Они молча пошли обратно по длинной аллее, усеянной облетевшими листьями.

— А здесь хорошо, — нарушил молчание Казо. — Я с удовольствием вернулся сюда в качестве преподавателя. — Он вздохнул. — Круг завершен.

— Да, — сказал Симон, — только ты вернулся сюда другим человеком.

— Значит, ты в самом деле думаешь, что я становлюсь похожим на Лебра? А знаешь, не так уж это плохо. — Он присвистнул. — А вдруг меня тоже назначат главным инспектором?

— Нет, у тебя вид отнюдь не счастливого человека. Иначе ты не говорил бы о себе в таком тоне.

— Но я хочу быть счастливым. Решил всерьез заняться этой проблемой. Раньше не приходилось. Ну а ты счастлив?

— Пока еще нет.

— Как понимать это «пока»?

— Я сделал еще не все, что для этого необходимо…

— Ну что ж, пора браться за дело.

— Но я на правильном пути.

— То есть?

Они подошли к решетке широкого двора, окруженного красными кирпичными аркадами. Под одной из них, у двери, ведущей в их бывший класс, столпилась кучка юношей в серых блузах.

— Правильный путь… Быть на правильном пути, — продолжал Симон, — значит покончить со всем этим.

— С чем? С преподаванием?

— Нет, с собственным детством…

Симон хотел пошутить, но его внезапно задела за живое пришедшая в голову мысль: он ведь тоже поневоле замыкается в поре детства и отрочества, ибо профессия вынуждает их обоих переживать эту пору не менее пяти-шести раз за свою учительскую карьеру — с каждой новой сменой воспитанников. Но дело не только в этом… Словом «детство» он бессознательно определил причину присущей им обоим слабости. Ни Казо, ни сам Симон никогда по-настоящему не ощущали на своих плечах тягот жизни взрослого человека. Их политические взгляды требовали от них в общем весьма скромных жертв. Нельзя же считать подвигом отказ от карьеры Лебра, от его инспекторского чина и розетки ордена Почетного легиона. Они поступали честно. Они отвергли безмятежное существование, хотя им так легко было его добиться. Они интересовались жизнью людей. Ходили на демонстрации. Участвовали в забастовках. Выступали с речами, писали статьи. Но при всем том сохранили свое право на пенсию и могли до конца своих дней не знать, сколько стоит килограмм картошки. Не они в этом виноваты, но факт остается фактом. Они не проверяли свои идеи на опыте скромного повседневного бытия. Симон обнаруживал это всякий раз, когда пытался охватить мысленным взором всю свою политическую деятельность: в прошлом были только бесконечные внутренние споры, выступления в печати, речи, мечты, от этого целые периоды его жизни как бы выпадали. И потому сейчас, шагая рядом с Казо по исхоженной еще двадцать лет назад аллее, Симон подумал, что он немногим отличается от подростка, который решал когда-то мировые проблемы на совете, не наделенном никакими полномочиями, — на совете мечты, заседавшем здесь, под красными кирпичными сводами.

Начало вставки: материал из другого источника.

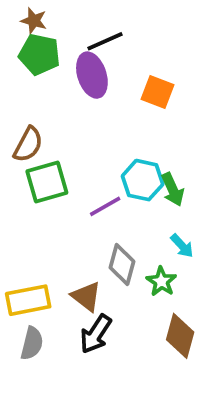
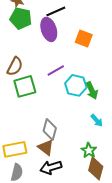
purple line: (105, 206) -> (56, 70), moved
gray diamond: (122, 265) -> (50, 129), moved
green star: (161, 281) -> (89, 150), moved
black arrow: (96, 334) -> (51, 167), turned 40

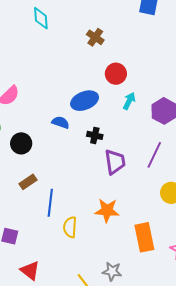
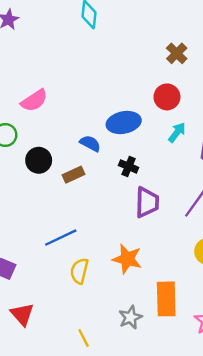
brown cross: (95, 37) -> (177, 53), moved
brown rectangle: (28, 182) -> (74, 175), moved
blue line: (50, 203) -> (61, 238), turned 48
gray star: (112, 271) -> (130, 317), moved, turned 30

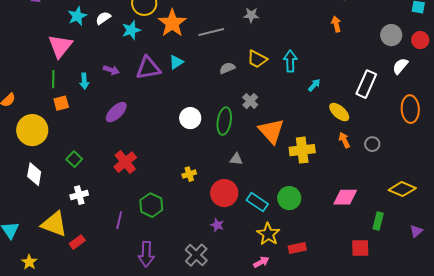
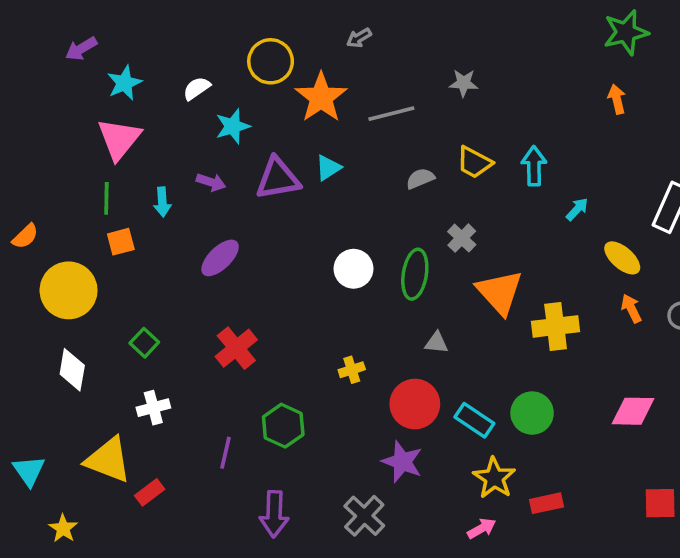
cyan star: (77, 16) -> (124, 83), moved
cyan star: (131, 30) -> (233, 126), moved
purple star: (217, 225) -> (402, 462), size x1.6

— С собственным детством? — повторил Казо. — Ну что ж, согласен, я делаю то же самое. Я тоже решил избавиться от оков детства. Увлекаюсь охотой. Охочусь на «метафизических журавлей». Ни одного не упустил. Пиф-паф!

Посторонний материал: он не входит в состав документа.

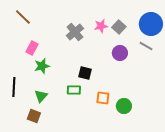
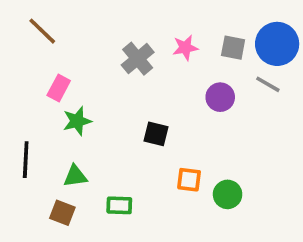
gray square: (119, 27) -> (233, 48), moved, turned -32
green rectangle: (74, 90) -> (119, 205), moved
green triangle: (41, 96) -> (75, 176), turned 40

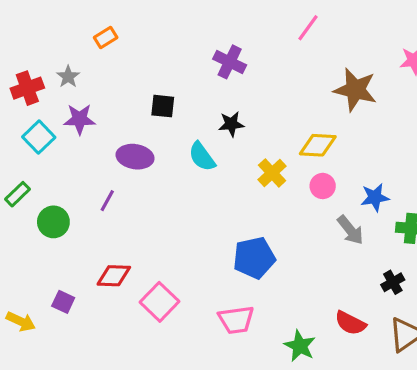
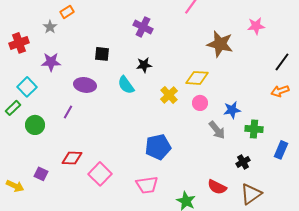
gray star: (68, 77) -> (50, 27), moved
cyan square: (39, 137) -> (27, 87), moved

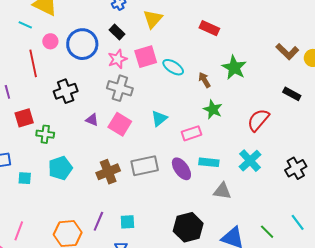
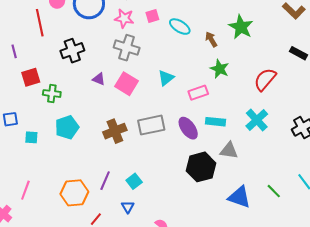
pink square: (146, 57) -> (152, 16), size x0.6
pink star: (117, 59) -> (124, 18), turned 30
cyan square: (127, 222) -> (134, 181), turned -35
black hexagon: (188, 227) -> (201, 167), moved

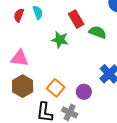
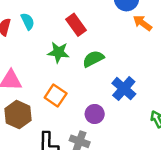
green semicircle: (98, 32) -> (93, 59), moved, turned -42
orange square: (56, 88) -> (56, 96), moved

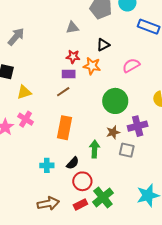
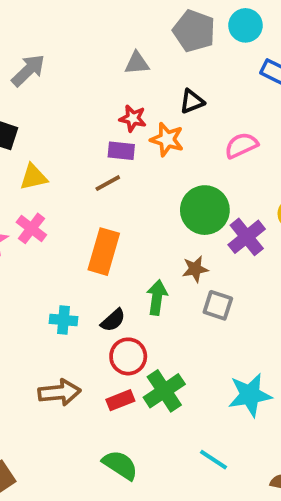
purple cross: (138, 126) -> (247, 237), moved, turned -30

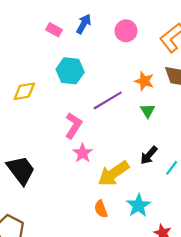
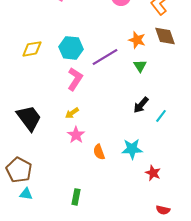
cyan hexagon: (70, 71) -> (71, 48), moved
pink star: (83, 153) -> (76, 135), moved
yellow arrow: (113, 174) -> (72, 113), moved, size x0.5
cyan star: (139, 205) -> (132, 149), turned 30

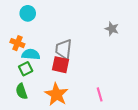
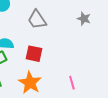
gray trapezoid: (64, 49) -> (37, 20), moved, turned -40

Он насмешливо прицелился в небо.

— Мне жаль тебя, — сказал Симон.

Казо круто остановился.

— Ну, знаешь, в жалости твоей я не нуждаюсь, понял? Не нуждаюсь в соболезнованиях. Ты даже представить не можешь, какое я почувствовал облегчение, когда сказал себе: «Хватит! Кончено!» Как рукой все сняло. Потому что фактически ничего и не было. Все давно превратилось в прах, но я этого не замечал. Представь себе, можно жить, не читая по утрам «Юманите». Можно даже жить, не терзая себя тем, что в Алжире идет война…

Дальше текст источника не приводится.